Kipling was a product of an imperial age which was intellectually predicated on the belief that the British were, effectively, the chosen people. His childhood influences and experiences inside and outside India pretty much made it impossible that he could have turned out anything other than racist. Society and specious science as he knew it fostered the myth of the omnipotent and omniscient white man, which meant he had little trouble getting his work published even when it referred to “Fuzzy Wuzzies” in the Sudan.
I can’t believe that some who’s actually read the poem could write this. The basic element of the poem is grudging respect for an enemy who did very well in battle against the British and lost only because of the British having better weapons. It is effectively an homage to the fighting prowess and bravery of the Sudanese.
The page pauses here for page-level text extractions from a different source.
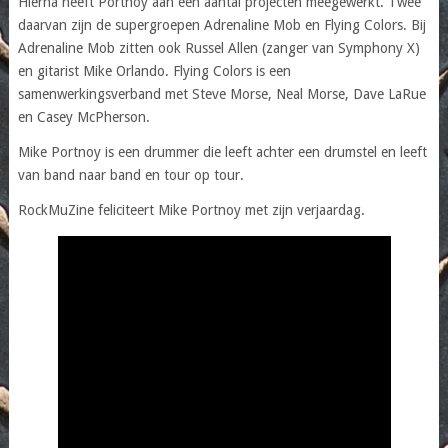
Hierna heeft Portnoy aan een aantal projecten meegewerkt. Twee
daarvan zijn de supergroepen Adrenaline Mob en Flying Colors. Bij
Adrenaline Mob zitten ook Russel Allen (zanger van Symphony X)
en gitarist Mike Orlando. Flying Colors is een
samenwerkingsverband met Steve Morse, Neal Morse, Dave LaRue
en Casey McPherson.
Mike Portnoy is een drummer die leeft achter een drumstel en leeft
van band naar band en tour op tour.
RockMuZine feliciteert Mike Portnoy met zijn verjaardag.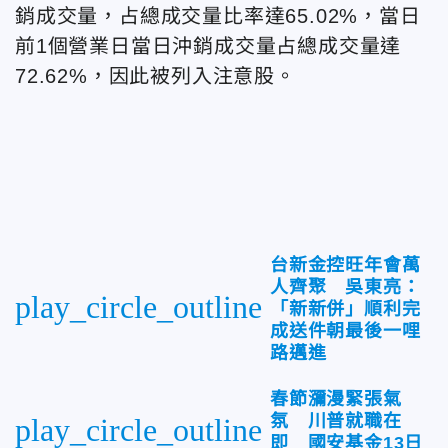
銷成交量，占總成交量比率達65.02%，當日
前1個營業日當日沖銷成交量占總成交量達
72.62%，因此被列入注意股。
台新金控旺年會萬
人齊聚 吳東亮：
play_circle_outline
「新新併」順利完
成送件朝最後一哩
路邁進
春節瀰漫緊張氣
氛 川普就職在
play_circle_outline
即 國安基金13日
But, of course, since it uses a politically incorrect word it’s part of the ‘myth of the omnipotent and omniscient white man’. The poem remarks that
We took our chanst among the Khyber ‘ills,
The Boers knocked us silly at a mile,
The Burman give us Irriwaddy chills,
An’ a Zulu impi dished us up in style:
But all we ever got from such as they
Was pop to what the Fuzzy made us swaller;
We ‘eld our bloomin’ own, the papers say,
But man for man the Fuzzy knocked us ‘oller.
Yeah, that sounds like just like something intended to demonstrate the inherint superiority of the white man. But I suppose it’s part and parcel nowadays to judge things by the connotations of the words used and not the ideas the words are used to express.